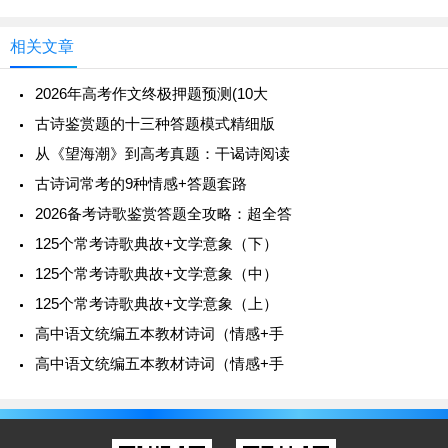
精神或技艺的人。87.玉成：典
59.
巴歌：
亦称巴唱、巴讴、巴人之曲。借指
鄙俗之
相关文章
作，多作谦辞
。唐人李群玉《自沣浦东游江表途出巴秋
投员外从公虞》：“巴歌掩白雪，鲍肆埋兰芳。”元人谢
2026年高考作文终极押题预测(10大
应芳《水调歌头·再和寄酬袁子英萧寺》：“多谢寄来双
古诗鉴赏题的十三种答题模式精细版
鲤，白雪阳春数曲，为我和巴讴。”
多和“阳春白雪”比
从《望海潮》到高考真题：干谒诗阅读
照着来写，表达自己的微不足道。
其典出自战国宋玉
古诗词常考的9种情感+答题套路
《对楚王问》。
2026备考诗歌鉴赏答题全攻略：超全答
60.
碧血：
借指为正义事业所流的血。后来也用“碧
125个常考诗歌典故+文学意象（下）
血”“苌弘化碧”比喻蒙冤
而死或忠心不泯
。例如《窦娥
125个常考诗歌典故+文学意象（中）
冤》：“不是我窦娥罚下这等无头愿，委实的冤情不
125个常考诗歌典故+文学意象（上）
浅……这就是咱苌弘化碧，望帝啼鹃。”
高中语文统编五本教材诗词（情感+手
61.
折桂：
比喻
科举及第
。典出《晋书》：“武帝于
高中语文统编五本教材诗词（情感+手
东堂会送，问诜曰：‘卿自以为何如’诜对曰：‘臣举贤
良对策，为天下第一，犹桂林之一枝，昆山之片玉’”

### To do
Output all data exactly, omitting images.

### Answer for this exercise
精神或技艺的人。87.玉成：典
59.
巴歌：
亦称巴唱、巴讴、巴人之曲。借指
鄙俗之
相关文章
作，多作谦辞
。唐人李群玉《自沣浦东游江表途出巴秋
投员外从公虞》：“巴歌掩白雪，鲍肆埋兰芳。”元人谢
2026年高考作文终极押题预测(10大
应芳《水调歌头·再和寄酬袁子英萧寺》：“多谢寄来双
古诗鉴赏题的十三种答题模式精细版
鲤，白雪阳春数曲，为我和巴讴。”
多和“阳春白雪”比
从《望海潮》到高考真题：干谒诗阅读
照着来写，表达自己的微不足道。
其典出自战国宋玉
古诗词常考的9种情感+答题套路
《对楚王问》。
2026备考诗歌鉴赏答题全攻略：超全答
60.
碧血：
借指为正义事业所流的血。后来也用“碧
125个常考诗歌典故+文学意象（下）
血”“苌弘化碧”比喻蒙冤
而死或忠心不泯
。例如《窦娥
125个常考诗歌典故+文学意象（中）
冤》：“不是我窦娥罚下这等无头愿，委实的冤情不
125个常考诗歌典故+文学意象（上）
浅……这就是咱苌弘化碧，望帝啼鹃。”
高中语文统编五本教材诗词（情感+手
61.
折桂：
比喻
科举及第
。典出《晋书》：“武帝于
高中语文统编五本教材诗词（情感+手
东堂会送，问诜曰：‘卿自以为何如’诜对曰：‘臣举贤
良对策，为天下第一，犹桂林之一枝，昆山之片玉’”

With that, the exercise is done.